Regulating Competition in African Digital Markets: From Form to Substance
Elettra Bietti, Friso Bostoen, Jacquelene MwangiAbstract
Since the 1980s, many African countries began to adopt competition laws alongside structural adjustment and trade liberalization measures, selectively borrowing from existing EU and U.S. regimes. Today, in response to global consolidation in digital markets, African governments are embracing sectoral regulatory schemes that have pro-competitive aims but go beyond traditional competition law. The structure and goals of the EU’s Digital Markets Act (DMA) are now being reflected in national and regional African frameworks such as the AfCFTA Competition Protocol, South Africa’s Online Intermediation Platforms Market Inquiry, and Kenya’s Competition Amendment Bill.

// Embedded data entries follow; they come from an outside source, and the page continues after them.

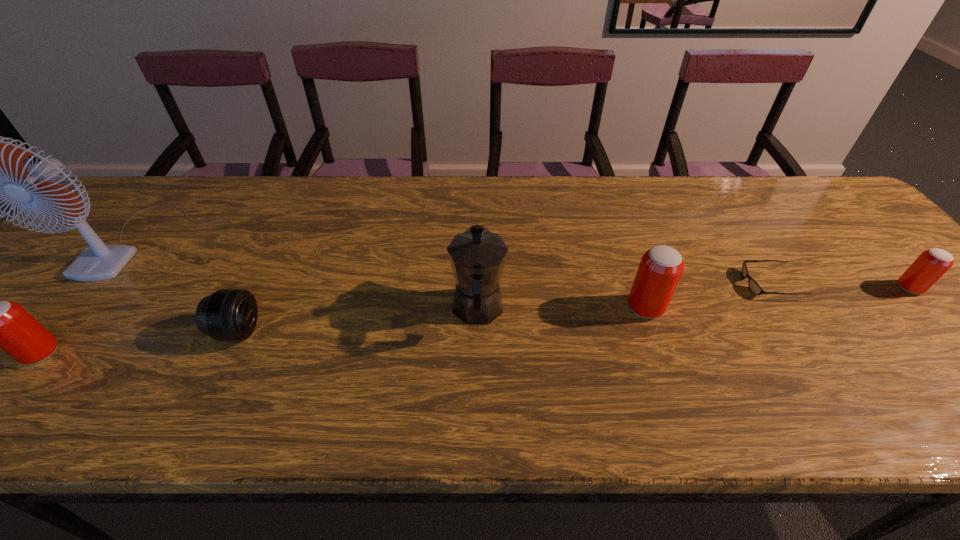 At what (x,y) coordinates should I click in order to perform the action: click on free spot between the shortest object and the rightmost beer can. Please return your answer as a coordinate pair (x, y). The image size is (960, 540). Looking at the image, I should click on (839, 286).

The image size is (960, 540). I want to click on free space that is in between the telephoto lens and the coffeepot, so click(358, 321).

This screenshot has width=960, height=540. I want to click on empty location between the rightmost beer can and the sixth object from left to right, so click(839, 286).

Locate an element on the screen. The width and height of the screenshot is (960, 540). free space between the sixth shortest object and the tallest object is located at coordinates (311, 275).

Image resolution: width=960 pixels, height=540 pixels. What are the coordinates of `free space between the tallest beer can and the telephoto lens` in the screenshot? It's located at (442, 320).

Locate an element on the screen. This screenshot has height=540, width=960. free space between the nearest beer can and the fan is located at coordinates (93, 297).

Locate which object is the closest to the shortest object. Please provide its 2D coordinates. Your answer should be formatted as a tuple, i.e. [(x, y)], where the tuple contains the x and y coordinates of a point satisfying the conditions above.

[(660, 269)]

This screenshot has height=540, width=960. Find the location of `the closest object to the telephoto lens`. the closest object to the telephoto lens is located at coordinates (97, 262).

Choose which beer can is the nearest neighbor to the sixth object from left to right. Please provide its 2D coordinates. Your answer should be formatted as a tuple, i.e. [(x, y)], where the tuple contains the x and y coordinates of a point satisfying the conditions above.

[(660, 269)]

Choose which beer can is the nearest neighbor to the nearest beer can. Please provide its 2D coordinates. Your answer should be formatted as a tuple, i.e. [(x, y)], where the tuple contains the x and y coordinates of a point satisfying the conditions above.

[(660, 269)]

The proliferation of these pro-competitive regimes in the African region even in the face of emerging trade pressure leads to two principal lessons. First, there seems to be an important alignment of interests between the EU and African jurisdictions vis-à-vis tech (U.S.) giants. Second, despite the many limits of African competition authorities’ enforcement capabilities, pro-competitive regimes illustrate a hopeful appetite for an enforcement approach to tech markets that is not antithetic to traditional economic development rationales and yet leaves space for local and regional African values. Even with a regulatory regime formally on the books, however, adding substance to it requires significant implementation work.